Regulation of the isoforms of metallothionein.

The objective of this research was to study the regulation of hepatic MT-I and MT-II in rats. Induction of MTs following Cd, Zn, and glucocorticoid treatments was studied in adult rats and the ontogeny of MTs was evaluated in developing rats. The isoforms were quantitated by anion-exchange HPLC and their respective mRNAs were evaluated by Northern blot hybridization with mouse cRNA probes. In untreated adult rat liver, MT-II was more abundant than MT-I. Cd treatment increased MT-I and MT-II to similar concentrations.

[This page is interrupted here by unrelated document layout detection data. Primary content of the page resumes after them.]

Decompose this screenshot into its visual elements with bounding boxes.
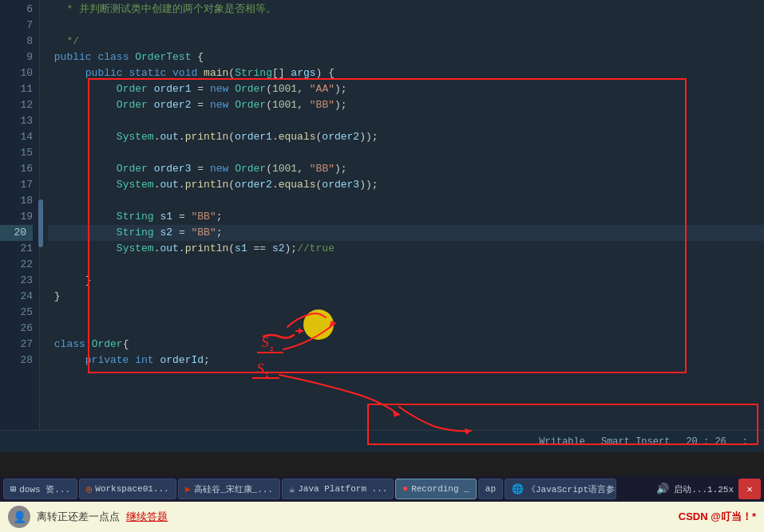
code-line-22: [48, 257, 764, 273]
separator: :: [742, 436, 748, 447]
line-7: 7: [17, 18, 33, 33]
taskbar-ap[interactable]: ap: [478, 479, 503, 499]
code-line-21: System.out.println(s1 == s2);//true: [48, 241, 764, 257]
line-21: 21: [17, 241, 33, 257]
avatar: 👤: [8, 506, 30, 528]
line-26: 26: [17, 321, 33, 337]
line-19: 19: [17, 209, 33, 225]
writable-status: Writable: [539, 436, 585, 447]
line-numbers: 6 7 8 9 10 11 12 13 14 15 16 17 18 19 20…: [0, 0, 40, 447]
line-18: 18: [17, 193, 33, 209]
line-14: 14: [17, 129, 33, 145]
taskbar: ⊞ dows 资... ◎ Workspace01... ▶ 高硅谷_宋红康_.…: [0, 476, 764, 502]
code-line-24: }: [48, 289, 764, 305]
scroll-indicator: [38, 199, 43, 247]
cursor-position: 20 : 26: [686, 436, 726, 447]
record-icon: ●: [402, 483, 408, 495]
browser-icon: 🌐: [512, 483, 524, 495]
code-line-20: String s2 = "BB";: [48, 225, 764, 241]
code-container: 6 7 8 9 10 11 12 13 14 15 16 17 18 19 20…: [0, 0, 764, 447]
taskbar-java-platform[interactable]: ☕ Java Platform ...: [282, 479, 394, 499]
code-line-6: * 并判断测试类中创建的两个对象是否相等。: [48, 2, 764, 18]
ppt-icon: ▶: [185, 483, 191, 495]
line-23: 23: [17, 273, 33, 289]
brand-text: CSDN @叮当！*: [679, 510, 756, 524]
status-bar: Writable Smart Insert 20 : 26 :: [0, 430, 764, 452]
code-line-28: private int orderId;: [48, 353, 764, 368]
code-line-15: [48, 145, 764, 161]
line-24: 24: [17, 289, 33, 305]
code-line-17: System.out.println(order2.equals(order3)…: [48, 177, 764, 193]
taskbar-windows[interactable]: ⊞ dows 资...: [3, 479, 77, 499]
code-line-11: Order order1 = new Order(1001, "AA");: [48, 81, 764, 97]
line-8: 8: [17, 33, 33, 49]
eclipse-icon: ◎: [86, 483, 92, 495]
line-12: 12: [17, 97, 33, 113]
code-line-26: [48, 321, 764, 337]
line-9: 9: [17, 49, 33, 65]
line-22: 22: [17, 257, 33, 273]
code-line-25: [48, 305, 764, 321]
taskbar-presentation[interactable]: ▶ 高硅谷_宋红康_...: [178, 479, 280, 499]
windows-icon: ⊞: [10, 483, 16, 495]
continue-answer-link[interactable]: 继续答题: [126, 510, 168, 524]
code-line-19: String s1 = "BB";: [48, 209, 764, 225]
bottom-bar: 👤 离转正还差一点点 继续答题 CSDN @叮当！*: [0, 502, 764, 532]
code-line-23: }: [48, 273, 764, 289]
speaker-icon: 🔊: [656, 483, 669, 495]
code-line-8: */: [48, 33, 764, 49]
line-13: 13: [17, 113, 33, 129]
line-25: 25: [17, 305, 33, 321]
line-15: 15: [17, 145, 33, 161]
line-16: 16: [17, 161, 33, 177]
taskbar-js-ref[interactable]: 🌐 《JavaScript语言参考...: [505, 479, 616, 499]
code-line-9: public class OrderTest {: [48, 49, 764, 65]
taskbar-js-label: 《JavaScript语言参考...: [527, 483, 616, 495]
taskbar-recording-label: Recording _: [411, 484, 469, 494]
taskbar-workspace[interactable]: ◎ Workspace01...: [79, 479, 176, 499]
code-content: * 并判断测试类中创建的两个对象是否相等。 */ public class Or…: [40, 0, 764, 447]
taskbar-java-label: Java Platform ...: [298, 484, 387, 494]
bottom-text: 离转正还差一点点: [37, 510, 120, 524]
line-11: 11: [17, 81, 33, 97]
taskbar-recording[interactable]: ● Recording _: [395, 479, 477, 499]
line-20: 20: [0, 225, 33, 241]
line-17: 17: [17, 177, 33, 193]
taskbar-windows-label: dows 资...: [19, 483, 70, 495]
java-icon: ☕: [289, 483, 295, 495]
line-10: 10: [17, 65, 33, 81]
line-28: 28: [17, 353, 33, 368]
power-button[interactable]: ✕: [738, 479, 761, 499]
line-27: 27: [17, 337, 33, 353]
code-line-10: public static void main(String[] args) {: [48, 65, 764, 81]
smart-insert-status: Smart Insert: [601, 436, 670, 447]
code-line-27: class Order{: [48, 337, 764, 353]
code-line-12: Order order2 = new Order(1001, "BB");: [48, 97, 764, 113]
code-line-16: Order order3 = new Order(1001, "BB");: [48, 161, 764, 177]
code-editor[interactable]: 6 7 8 9 10 11 12 13 14 15 16 17 18 19 20…: [0, 0, 764, 447]
ap-icon: ap: [485, 484, 496, 494]
taskbar-presentation-label: 高硅谷_宋红康_...: [194, 483, 273, 495]
line-6: 6: [17, 2, 33, 18]
taskbar-system-tray: 🔊 启动...1.25x ✕: [656, 479, 761, 499]
system-time: 启动...1.25x: [674, 483, 734, 495]
code-line-14: System.out.println(order1.equals(order2)…: [48, 129, 764, 145]
taskbar-workspace-label: Workspace01...: [95, 484, 168, 494]
code-line-18: [48, 193, 764, 209]
code-line-13: [48, 113, 764, 129]
code-line-7: [48, 18, 764, 33]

Low dosages of Zn increased MT-II levels three times higher than MT-I levels, whereas higher dosages increased the isoforms to similar levels. Differences in the degradation of Zn-induced MTs were observed: apparent half-lives for MT-I and MT-II were 12.2 and 21.9 h, respectively. MT-II was the predominant glucocorticoid-inducible isoform. MT-I and MT-II mRNAs increased coordinately after glucocorticoid treatment, but MT-II mRNA was more abundant than MT-I mRNA. In immature rats, MT-I and MT-II were first detected in fetal liver on gestation day 18 and increased to maximum hepatic concentrations during the first week postpartum. Thereafter, MT levels decreased, reaching adult levels by 35 d. In contrast, MT mRNAs reached maximal levels during late gestation that were maintained throughout the first three weeks postpartum. Discoordination between MT mRNA and protein levels is suggestive of translational control of MTs in developing rats. In summary, MT-II is more abundant than MT-I in untreated rats and in rats treated with glucocorticoids or low dosages of zinc. In addition to transcriptional regulations of MTs, translational control of MTs may be important in regulating hepatic MT concentrations, particularly in developing rats, and differences in the degradation of MT-I and MT-II may influence tissue concentrations of the isoforms.